[Collected data]
━━━━━━━━━━━━━━━━

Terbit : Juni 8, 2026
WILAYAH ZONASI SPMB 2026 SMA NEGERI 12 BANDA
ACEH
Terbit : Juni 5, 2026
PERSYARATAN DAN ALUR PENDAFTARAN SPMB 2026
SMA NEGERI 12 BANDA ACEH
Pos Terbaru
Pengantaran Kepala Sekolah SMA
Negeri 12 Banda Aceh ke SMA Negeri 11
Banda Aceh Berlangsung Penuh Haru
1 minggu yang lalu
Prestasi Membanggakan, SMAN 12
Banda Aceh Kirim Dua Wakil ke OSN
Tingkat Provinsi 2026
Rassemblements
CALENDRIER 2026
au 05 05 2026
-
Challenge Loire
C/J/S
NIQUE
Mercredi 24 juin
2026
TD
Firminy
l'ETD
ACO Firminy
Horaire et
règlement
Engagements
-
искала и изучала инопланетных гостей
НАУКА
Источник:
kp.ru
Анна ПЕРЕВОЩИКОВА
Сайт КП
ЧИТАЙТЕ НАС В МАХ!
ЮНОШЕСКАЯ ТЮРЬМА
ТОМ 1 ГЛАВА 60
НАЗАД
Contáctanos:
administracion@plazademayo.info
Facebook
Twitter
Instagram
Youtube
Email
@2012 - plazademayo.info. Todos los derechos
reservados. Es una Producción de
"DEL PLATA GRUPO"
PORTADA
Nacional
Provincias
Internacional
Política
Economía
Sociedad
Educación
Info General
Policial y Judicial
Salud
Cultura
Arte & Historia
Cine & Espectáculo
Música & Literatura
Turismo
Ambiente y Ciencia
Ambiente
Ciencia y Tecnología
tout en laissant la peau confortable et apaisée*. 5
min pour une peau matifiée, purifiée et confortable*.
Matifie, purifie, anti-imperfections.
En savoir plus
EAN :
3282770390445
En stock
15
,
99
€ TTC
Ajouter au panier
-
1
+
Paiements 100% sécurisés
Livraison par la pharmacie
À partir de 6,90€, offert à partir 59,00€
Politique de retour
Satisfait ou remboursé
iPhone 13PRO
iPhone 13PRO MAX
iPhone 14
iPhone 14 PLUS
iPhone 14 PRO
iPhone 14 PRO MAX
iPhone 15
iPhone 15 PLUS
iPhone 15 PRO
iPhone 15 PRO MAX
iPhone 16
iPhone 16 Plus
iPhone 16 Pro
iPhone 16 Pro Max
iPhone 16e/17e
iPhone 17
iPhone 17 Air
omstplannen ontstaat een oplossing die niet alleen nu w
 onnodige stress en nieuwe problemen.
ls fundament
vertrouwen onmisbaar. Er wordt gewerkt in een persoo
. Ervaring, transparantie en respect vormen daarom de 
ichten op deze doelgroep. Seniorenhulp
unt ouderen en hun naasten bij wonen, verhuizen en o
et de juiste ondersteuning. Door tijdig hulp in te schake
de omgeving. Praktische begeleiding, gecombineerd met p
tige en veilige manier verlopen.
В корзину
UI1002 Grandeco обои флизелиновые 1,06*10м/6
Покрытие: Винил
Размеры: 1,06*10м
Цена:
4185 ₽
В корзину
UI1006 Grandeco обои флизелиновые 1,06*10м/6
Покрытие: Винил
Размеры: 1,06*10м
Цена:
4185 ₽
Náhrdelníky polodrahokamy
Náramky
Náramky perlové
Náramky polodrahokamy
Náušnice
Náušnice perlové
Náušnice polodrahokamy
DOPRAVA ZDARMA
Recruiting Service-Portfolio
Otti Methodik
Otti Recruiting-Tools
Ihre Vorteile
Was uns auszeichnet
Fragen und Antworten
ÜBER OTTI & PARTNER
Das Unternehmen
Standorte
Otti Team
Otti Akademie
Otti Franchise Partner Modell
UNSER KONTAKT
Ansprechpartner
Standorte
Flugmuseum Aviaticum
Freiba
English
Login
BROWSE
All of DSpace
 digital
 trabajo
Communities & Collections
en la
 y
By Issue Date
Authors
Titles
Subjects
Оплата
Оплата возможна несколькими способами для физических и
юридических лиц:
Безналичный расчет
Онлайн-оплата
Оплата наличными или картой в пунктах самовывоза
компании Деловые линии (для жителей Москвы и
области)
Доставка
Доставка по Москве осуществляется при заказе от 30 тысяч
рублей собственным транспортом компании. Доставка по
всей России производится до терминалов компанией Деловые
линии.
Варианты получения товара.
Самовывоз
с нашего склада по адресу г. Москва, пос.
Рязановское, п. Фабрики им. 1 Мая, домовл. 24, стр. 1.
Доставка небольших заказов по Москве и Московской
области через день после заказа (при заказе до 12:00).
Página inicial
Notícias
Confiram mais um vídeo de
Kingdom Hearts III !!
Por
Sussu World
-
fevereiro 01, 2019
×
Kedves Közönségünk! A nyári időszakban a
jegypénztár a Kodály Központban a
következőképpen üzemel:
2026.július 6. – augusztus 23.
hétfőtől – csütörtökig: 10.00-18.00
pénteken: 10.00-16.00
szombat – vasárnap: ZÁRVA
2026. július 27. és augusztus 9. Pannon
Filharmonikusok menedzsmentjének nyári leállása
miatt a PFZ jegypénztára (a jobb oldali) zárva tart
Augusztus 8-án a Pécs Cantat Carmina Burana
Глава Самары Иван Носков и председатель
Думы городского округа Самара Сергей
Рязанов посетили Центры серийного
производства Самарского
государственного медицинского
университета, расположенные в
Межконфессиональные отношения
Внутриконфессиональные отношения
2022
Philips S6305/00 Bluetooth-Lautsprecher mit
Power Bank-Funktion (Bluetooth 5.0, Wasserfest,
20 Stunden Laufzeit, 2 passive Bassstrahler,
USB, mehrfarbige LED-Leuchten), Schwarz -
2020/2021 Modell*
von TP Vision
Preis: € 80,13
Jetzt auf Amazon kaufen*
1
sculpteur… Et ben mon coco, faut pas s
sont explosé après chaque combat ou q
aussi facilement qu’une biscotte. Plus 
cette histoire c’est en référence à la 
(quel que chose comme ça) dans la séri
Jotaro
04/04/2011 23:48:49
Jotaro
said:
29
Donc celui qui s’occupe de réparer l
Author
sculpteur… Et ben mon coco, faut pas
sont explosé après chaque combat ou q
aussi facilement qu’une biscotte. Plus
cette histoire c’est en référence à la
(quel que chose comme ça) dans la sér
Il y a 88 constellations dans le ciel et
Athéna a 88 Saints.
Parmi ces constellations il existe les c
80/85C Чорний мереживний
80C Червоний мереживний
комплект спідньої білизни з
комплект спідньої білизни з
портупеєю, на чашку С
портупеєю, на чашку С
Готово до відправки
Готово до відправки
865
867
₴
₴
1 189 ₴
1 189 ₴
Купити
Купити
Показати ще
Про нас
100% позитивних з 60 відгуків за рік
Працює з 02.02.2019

━━━━━━━━━━━━━━━━

Work required:
Going through the entries above, show each line that contains "Grandeco".

Task result:
UI1002 Grandeco обои флизелиновые 1,06*10м/6
UI1006 Grandeco обои флизелиновые 1,06*10м/6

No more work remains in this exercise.